The state hopes this will provide nearly 21,000 young New Mexicans with “outdoor and environmental education, industry career training opportunities, outdoor recreation activities, and more, from now through 2024,” according to the release.
“The Outdoor Equity Fund’s intent from the start was to invest in our New Mexican youth and our communities,” State Representative Angelica Rubio, D-Las Cruces, said. “The investments made to grantees since 2019 are not only growing and nurturing opportunities for young people to experience our great outdoor spaces, but they hold up our values of raising future generations of stewardship of New Mexico’s water, air, and lands. Grateful to the New Mexico Legislature and its commitment to not only continuing to grow this fund and provide these opportunities for so many young people but in doing so equitably.”
Here are some examples of the organizations receiving funding.
New Mexico Dream Team, an Albuquerque-based organization, is receiving $40,000.
“New Mexico Dream Team (NMDT) is a statewide network of Latinx, immigrant, undocumented, and LGBTQ+ youth and supporters providing holistic wellness, mobilization, and leadership development,” the release said. “The UndocuHealing Outdoors program lowers barriers for underserved youth and young adults to foster participation in outdoor activities. UndocuHealing centers on the reclamation of immigrant, undocumented, and mixed-status youth participants’ connections to their environment, fostering healing from the trauma of displacement through engagement with the outdoors of New Mexico.”
Similarly, Together for Brothers/Partnership for Community Action, another Albuquerque-based organization, will also receive $40,000.

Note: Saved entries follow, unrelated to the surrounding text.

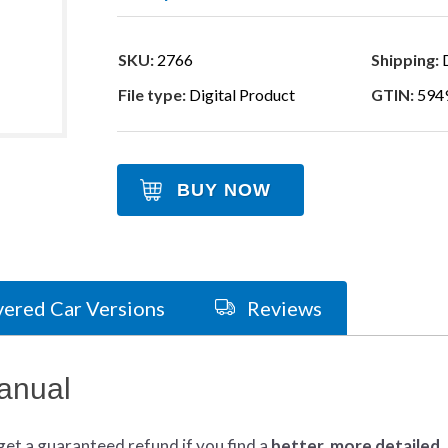
SKU:
2766
Shipping:
D
File type:
Digital Product
GTIN:
594
BUY NOW
ered Car Versions
Reviews
anual
get
a guaranteed refund if you find a
better
, more detailed,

“Together for Brothers (T4B) engages self-identified boys and young men of color (BYMOC), ages 12-24, from impacted communities to be leaders at all levels in their communities and improve health equity,” the release said. “Biking, Clean Transit, and Outdoor Equity Project youth organizers will work with T4B staff to plan, implement, and evaluate seasonal cohorts of youth leaders, including documenting learning and storytelling with weekly artifacts focused on bike mechanics and safety, environmental justice, outdoor recreation, rules of the road, and transit equity that builds capacity of BYMOC to share their stories with decision-makers.”
Plus, the Semilla Project, also based in Albuquerque, is receiving $40,000 as well.
“The Semilla Project’s SemiYA! (YA = Youth Activation) program is a new organizing model that creates equitable access to the outdoors for BIPOC youth while laying a foundation for activism, influence, and action on climate change and racial justice,” the release said. “Programs are offered at no cost to participants.”
Also, Vista Grande High School in Taos will receive $40,000 to teach students about climate change.
“Through the Place in Time outdoor recreation program, students explore regional natural resources while connecting to cultural heritage,” the release said. “At each site, students learn about the cultural value of a natural resource over time, how resources are threatened by climate change, and how to look to the past in transitioning to a more sustainable future.”